John’s scariness; he embodies faith at its most primitive; he seems unsophisticated and a little exotic. He is the wild man, of wild places; he is not civilized.

There is in him no facade of civilization or society. He delivers a unfiltered message, one undistracted by the worldly things or the niceties. He disgusts the Sadducees and Pharisees who see themselves as more “nuanced” and polished and educated and therefore wiser.

He is scary in politics and in person yet paradoxically was raised on milk and honey – the perfect food for the pacifist, as no animals have to die. John is not afraid to reach his hand into a hive for food; perhaps John’s wild exterior belies a peaceful oneness with created creatures, or perhaps wild bees and wild men understand each other.

John eats locusts, which are all wildness, and have a connection to one of the great plagues. Metaphorically, this guy is so scary he “eats the plague,” and is sustained, not destroyed. Suggestive of great power and mysterious source.

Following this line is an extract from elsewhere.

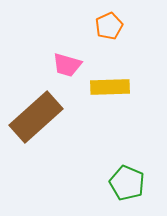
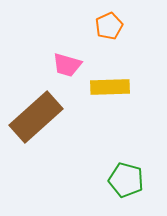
green pentagon: moved 1 px left, 3 px up; rotated 8 degrees counterclockwise
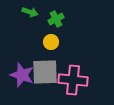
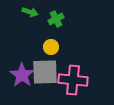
yellow circle: moved 5 px down
purple star: rotated 15 degrees clockwise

Jesus and John were delivering essentially the same message, but John was the isolated, anti-social and activist counterbalance to Jesus, who was at ease socially, and more diplomatic. John is the last prophet preaching the scary stuff.

Scripture doesn’t say, but Elizabeth and Zechariah were older parents. Perhaps they died while John was young; perhaps John was even spent some time living with Mary and Joseph, or perhaps he ran off early to the desert. Did he and Jesus play together? Did Jesus learn early on to give his extreme cousin a wide berth?

Prophets are holy; “set apart.” John was prophetic even in the womb, when he responded to Mary’s greeting and the presence of the embryonic Christ.

Scary John does not “work” in society; he’s sort of the “necessary other.” We don’t know how long he lived alone in the desert, but he had to come to terms with his separateness early on.


In today’s Office of Readings, St. Augustine says:

The silence of Zechariah is nothing but the age of prophecy lying hidden, obscured, as it were, and concealed before the preaching of Christ. At John’s arrival Zechariah’s voice is released, and it becomes clear at the coming of the one who was foretold. The release of Zechariah’s voice at the birth of John is a parallel to the rending of the veil at Christ’s crucifixion. If John were announcing his own coming, Zechariah’s lips would not have been opened. The tongue is loosened because a voice is born. For when John was preaching the Lord’s coming he was asked: Who are you? And he replied: I am the voice of one crying in the wilderness. The voice is John, but the Lord in the beginning was the Word. John was a voice that lasted only for a time; Christ, the Word in the beginning, is eternal.

UPDATE:
Father Steve Grunow
has a very instructive piece on John:

Why then is John the priest presented by the Gospel as outside the sacred precincts of the Temple and out in the wilderness warning people of the coming of the terrifying day of the Lord and offering a ritual bath to prepare for way for the Lord, a ritual bath that mimicked the one required of the faithful before they entered the Temple precincts? The likely reason for John’s renegade behavior is Herod’s Temple and how it would have been understood as a Messianic pretense, not only legitimizing Herod’s hold on power, but presenting the Idumean as the Messiah himself. Herod ruled over the territories that David and Solomon ruled, and now he had surpassed both by building a Temple that not only held Israel in awe, but the world. Herod had the political savvy to keep his messianic pretensions indirect, but one only had to read the signs presented in his mighty works- he was making himself and his lineage out to be the fulfillment of Israel’s expectations for the Messiah. The audacity of this was not lost on many, including a priest named John: Herod the usurper of Israel’s true kings controlled not just the land, but the sanctuary of the Lord, acts of treason for a faithful Israelite, but a sacrilege as well.

Read the whole thing.

Saint John, Forerunner and Baptizer and cousin of the Christ, pray for us. And pray for Christians under siege in a wild, scary place.